I shall be telling this with a sigh
Somewhere ages and ages hence:
Two roads diverged in a wood, and I—
I took the one less traveled by,
And that has made all the difference.
Brian Rendell - A Meditation on the Meaning of Love
Jim Cotters - Prayers at Night
West Water Wild - Lillard Charles (Image Attached)
Prophet Zephaniah 3:17
The Lord, your God, is in your midst,
a warrior who gives victory;
he will rejoice over you with gladness,
he will renew you[a] in his love;
he will exult over you with loud singing
TS Elliot The Journey of the Magi
A cold coming we had of it,
Just the worst time of the year
For a journey, and such a long journey:
The ways deep and the weather sharp,
The very dead of winter.'
And the camels galled, sorefooted, refractory,
Lying down in the melting snow.
There were times we regretted
The summer palaces on slopes, the terraces,
And the silken girls bringing sherbet.
Then the camel men cursing and grumbling
and running away, and wanting their liquor and women,
And the night-fires going out, and the lack of shelters,
And the cities hostile and the towns unfriendly
And the villages dirty and charging high prices:
A hard time we had of it.
At the end we preferred to travel all night,
Sleeping in snatches,
With the voices singing in our ears, saying
That this was all folly.
Then at dawn we came down to a temperate valley,
Wet, below the snow line, smelling of vegetation;
With a running stream and a water-mill beating the darkness,
And three trees on the low sky,
And an old white horse galloped away in the meadow.

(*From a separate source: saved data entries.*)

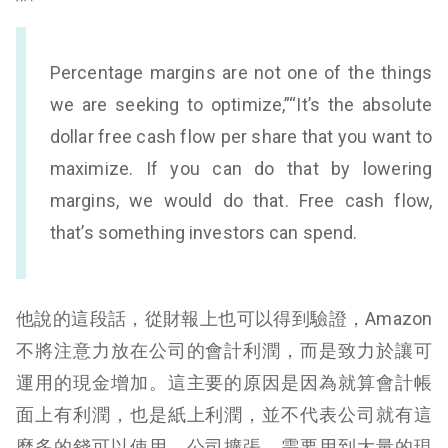
Percentage margins are not one of the things
we are seeking to optimize,”“It’s the absolute
dollar free cash flow per share that you want to
maximize. If you can do that by lowering
margins, we would do that. Free cash flow,
that’s something investors can spend.
他說的這段話，從財報上也可以得到驗證，Amazon
不將注意力放在公司的會計利潤，而是致力於讓可
運用的現金增加。這主要的原因是因為就算會計帳
面上有利潤，也是紙上利潤，並不代表公司就有這
麼多的錢可以使用。公司擴張，需要用到大量的現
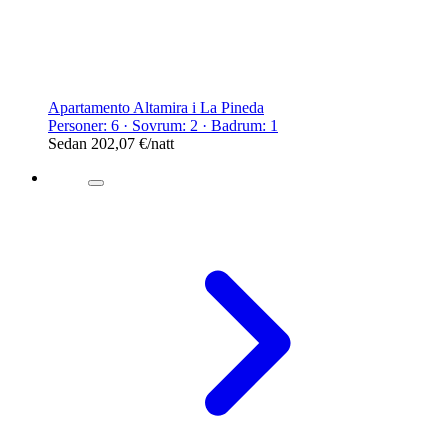
Apartamento Altamira i La Pineda
Personer: 6 · Sovrum: 2 · Badrum: 1
Sedan
202,07 €
/natt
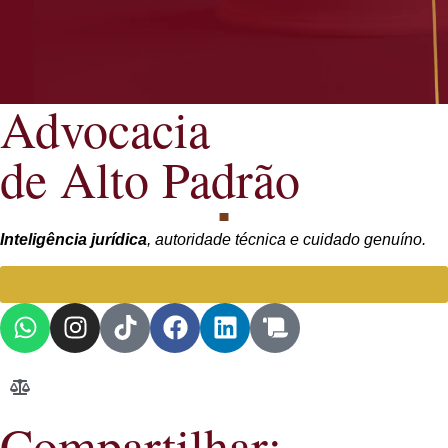
Advocacia
de Alto Padrão
Inteligência jurídica
, autoridade técnica e cuidado genuíno.
Falar com Advogada especialista
Compartilhar:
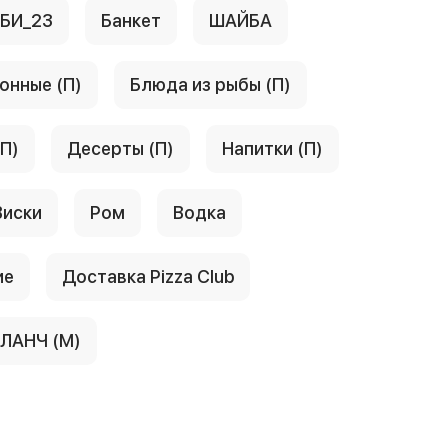
АБИ_23
Банкет
ШАЙБА
онные (П)
Блюда из рыбы (П)
(П)
Десерты (П)
Напитки (П)
Виски
Ром
Водка
ие
Доставка Pizza Club
ЛАНЧ (М)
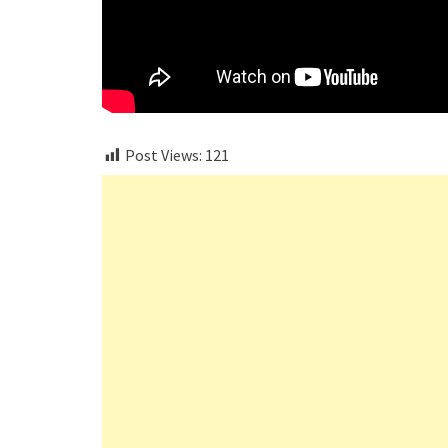
Post Views:
121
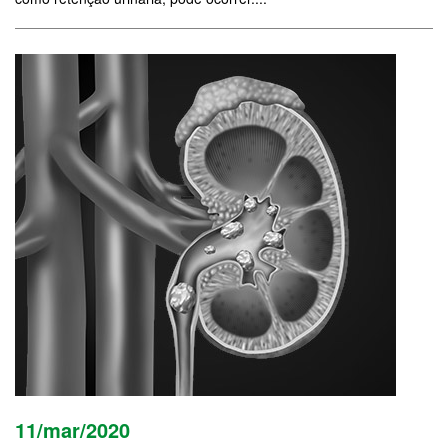
11/mar/2020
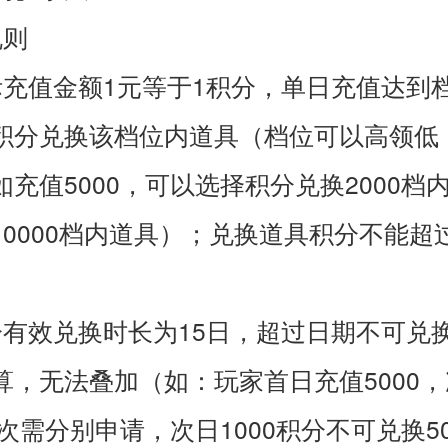
规则
际充值金额1元等于1积分，单日充值达到
积分兑换该档位内道具（档位可以高领低
充值5000，可以选择积分兑换2000档
10000档内道具）；兑换道具积分不能超
分有效兑换时长为15日，超过日期不可兑
算，无法叠加（如：玩家首日充值5000
两次需分别申请，次日1000积分不可兑换5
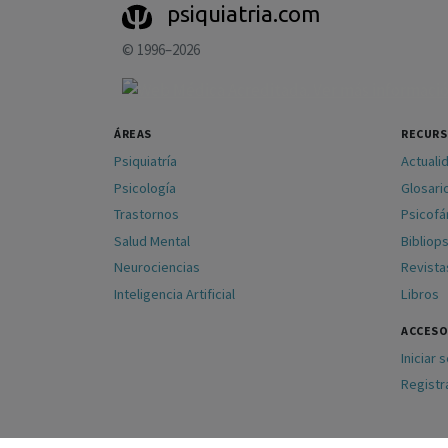
psiquiatria.com
© 1996–2026
ÁREAS
RECUR
Psiquiatría
Actuali
Psicología
Glosari
Trastornos
Psicof
Salud Mental
Bibliops
Neurociencias
Revista
Inteligencia Artificial
Libros
ACCESO
Iniciar 
Registr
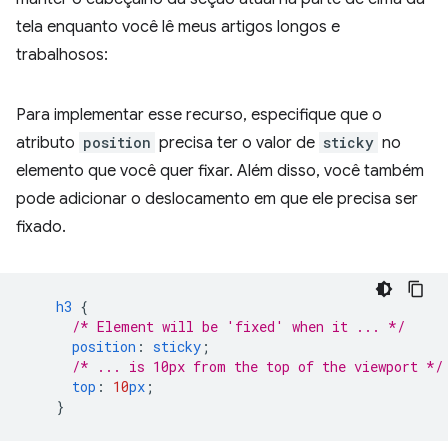
tela enquanto você lê meus artigos longos e
trabalhosos:
Para implementar esse recurso, especifique que o
atributo
position
precisa ter o valor de
sticky
no
elemento que você quer fixar. Além disso, você também
pode adicionar o deslocamento em que ele precisa ser
fixado.
h3
{
/* Element will be 'fixed' when it ... */
position
:
sticky
;
/* ... is 10px from the top of the viewport */
top
:
10
px
;
}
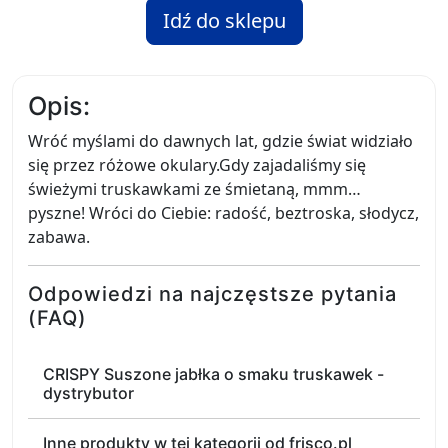
Idź do sklepu
Opis:
Wróć myślami do dawnych lat, gdzie świat widziało
się przez różowe okulary.Gdy zajadaliśmy się
świeżymi truskawkami ze śmietaną, mmm…
pyszne! Wróci do Ciebie: radość, beztroska, słodycz,
zabawa.
Odpowiedzi na najczęstsze pytania
(FAQ)
CRISPY Suszone jabłka o smaku truskawek -
dystrybutor
Inne produkty w tej kategorii od frisco.pl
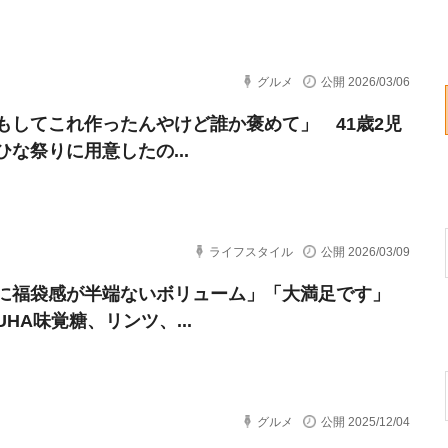
グルメ
公開 2026/03/06
もしてこれ作ったんやけど誰か褒めて」 41歳2児
ひな祭りに用意したの...
ライフスタイル
公開 2026/03/09
に福袋感が半端ないボリューム」「大満足です」
HA味覚糖、リンツ、...
グルメ
公開 2025/12/04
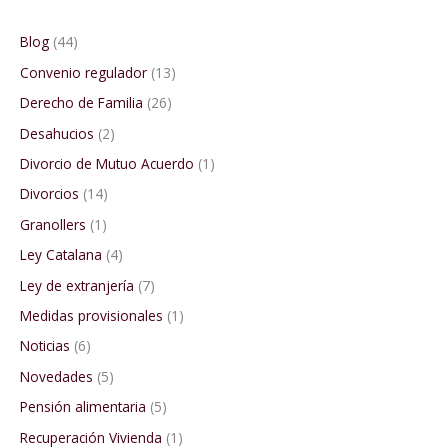
Blog
(44)
Convenio regulador
(13)
Derecho de Familia
(26)
Desahucios
(2)
Divorcio de Mutuo Acuerdo
(1)
Divorcios
(14)
Granollers
(1)
Ley Catalana
(4)
Ley de extranjería
(7)
Medidas provisionales
(1)
Noticias
(6)
Novedades
(5)
Pensión alimentaria
(5)
Recuperación Vivienda
(1)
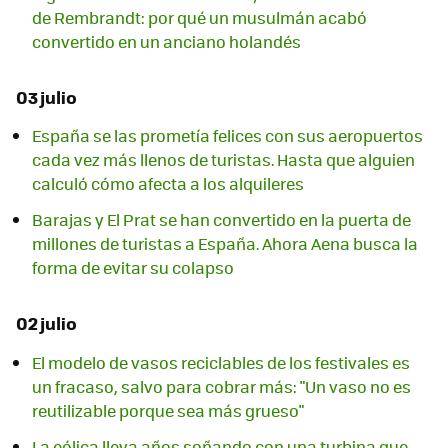
de Rembrandt: por qué un musulmán acabó
convertido en un anciano holandés
03 julio
España se las prometía felices con sus aeropuertos
cada vez más llenos de turistas. Hasta que alguien
calculó cómo afecta a los alquileres
Barajas y El Prat se han convertido en la puerta de
millones de turistas a España. Ahora Aena busca la
forma de evitar su colapso
02 julio
El modelo de vasos reciclables de los festivales es
un fracaso, salvo para cobrar más: "Un vaso no es
reutilizable porque sea más grueso"
La eólica lleva años soñando con una turbina que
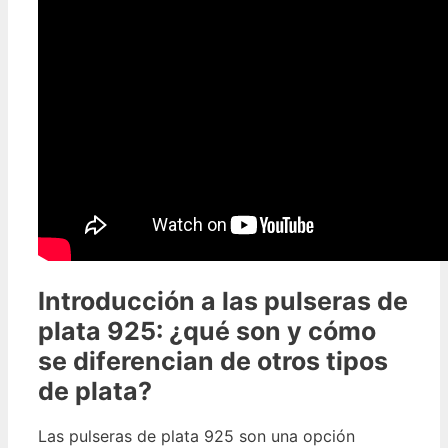
Introducción a las pulseras de
plata 925: ¿qué son y cómo
se diferencian de otros tipos
de plata?
Las pulseras de plata 925 son una opción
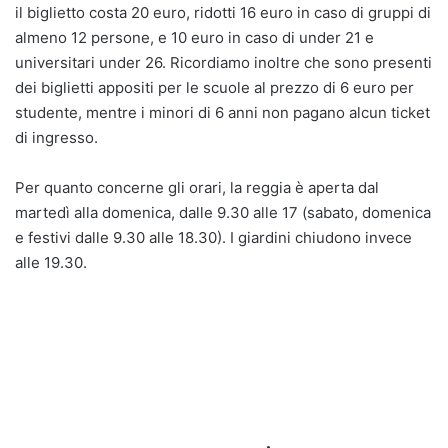
il biglietto costa 20 euro, ridotti 16 euro in caso di gruppi di
almeno 12 persone, e 10 euro in caso di under 21 e
universitari under 26. Ricordiamo inoltre che sono presenti
dei biglietti appositi per le scuole al prezzo di 6 euro per
studente, mentre i minori di 6 anni non pagano alcun ticket
di ingresso.
Per quanto concerne gli orari, la reggia è aperta dal
martedì alla domenica, dalle 9.30 alle 17 (sabato, domenica
e festivi dalle 9.30 alle 18.30). I giardini chiudono invece
alle 19.30.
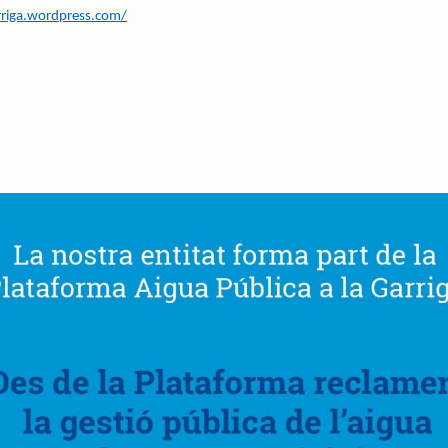
arriga.wordpress.com/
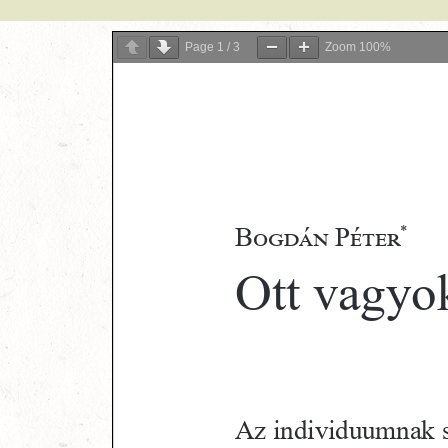
Page
1
/
3
Zoom
100%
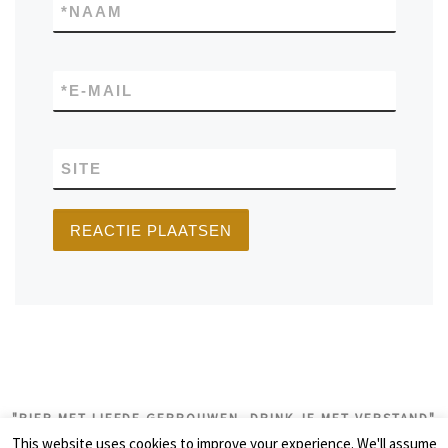
*
NAAM
*
E-MAIL
SITE
"BIER MET LIEFDE GEBROUWEN, DRINK JE MET VERSTAND"
This website uses cookies to improve your experience. We'll assume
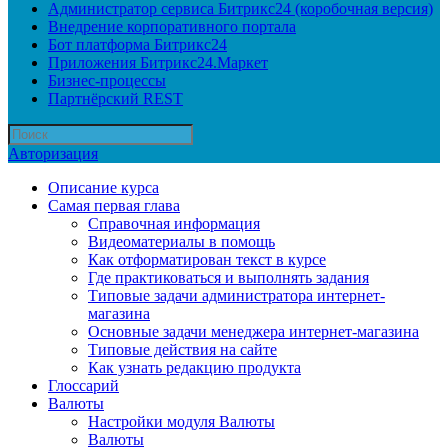
Администратор сервиса Битрикс24 (коробочная версия)
Внедрение корпоративного портала
Бот платформа Битрикс24
Приложения Битрикс24.Маркет
Бизнес-процессы
Партнёрский REST
Авторизация
Описание курса
Самая первая глава
Справочная информация
Видеоматериалы в помощь
Как отформатирован текст в курсе
Где практиковаться и выполнять задания
Типовые задачи администратора интернет-
магазина
Основные задачи менеджера интернет-магазина
Типовые действия на сайте
Как узнать редакцию продукта
Глоссарий
Валюты
Настройки модуля Валюты
Валюты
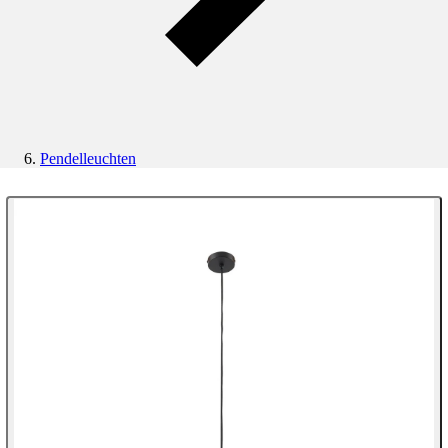
Pendelleuchten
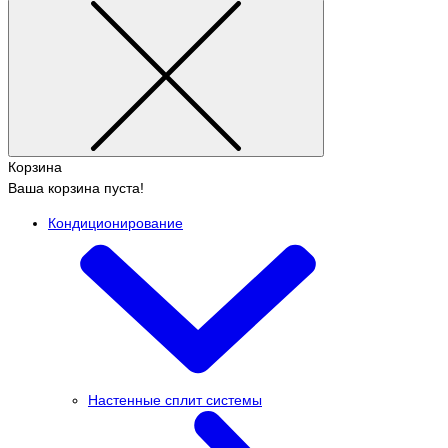
Корзина
Ваша корзина пуста!
Кондиционирование
Настенные сплит системы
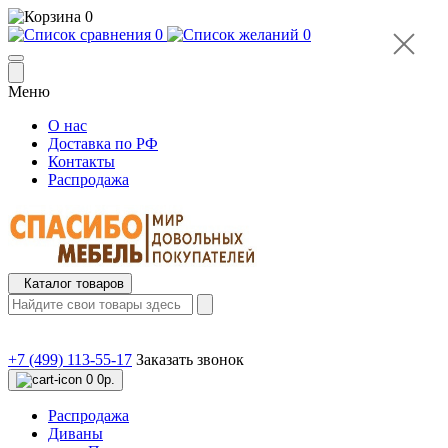
0
0
0
Меню
О нас
Доставка по РФ
Контакты
Распродажа
Каталог товаров
+7 (499) 113-55-17
Заказать звонок
0
0р.
Распродажа
Диваны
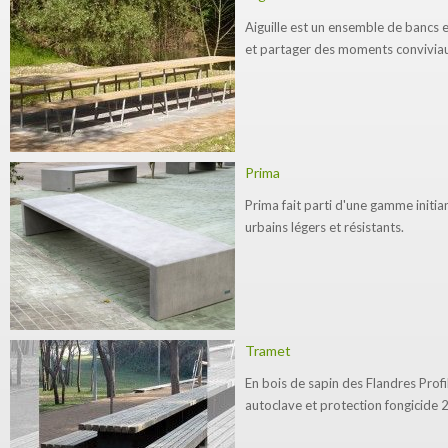
Aiguille est un ensemble de bancs e
et partager des moments conviviaux
Prima
Prima fait parti d'une gamme initi
urbains légers et résistants.
Tramet
En bois de sapin des Flandres Profi
autoclave et protection fongicide 2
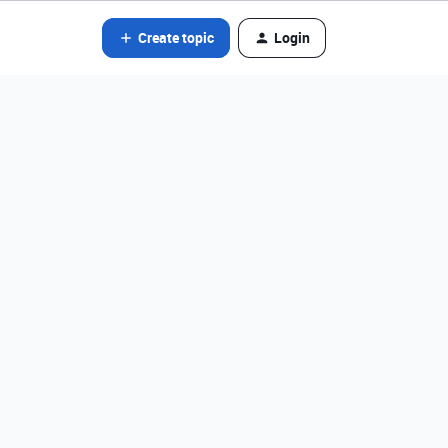
Create topic
Login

Then we came to a tavern with vine-leaves over the lintel,
Six hands at an open door dicing for pieces of silver,
And feet kicking the empty wine-skins.
But there was no information, and so we continued
And arriving at evening, not a moment too soon
Finding the place; it was (you might say) satisfactory.
All this was a long time ago, I remember,
And I would do it again, but set down
This set down
This: were we led all that way for
Birth or Death? There was a Birth, certainly
We had evidence and no doubt. I had seen birth and death,
But had thought they were different; this Birth was
Hard and bitter agony for us, like Death, our death.
We returned to our places, these Kingdoms,
But no longer at ease here, in the old dispensation,
With an alien people clutching their gods.
I should be glad of another death.
Mary Oliver - Wild Geese
You do not have to be good.
You do not have to walk on your knees
for a hundred miles through the desert repenting.
You only have to let the soft animal of your body
love what it loves.
Tell me about despair, yours, and I will tell you mine.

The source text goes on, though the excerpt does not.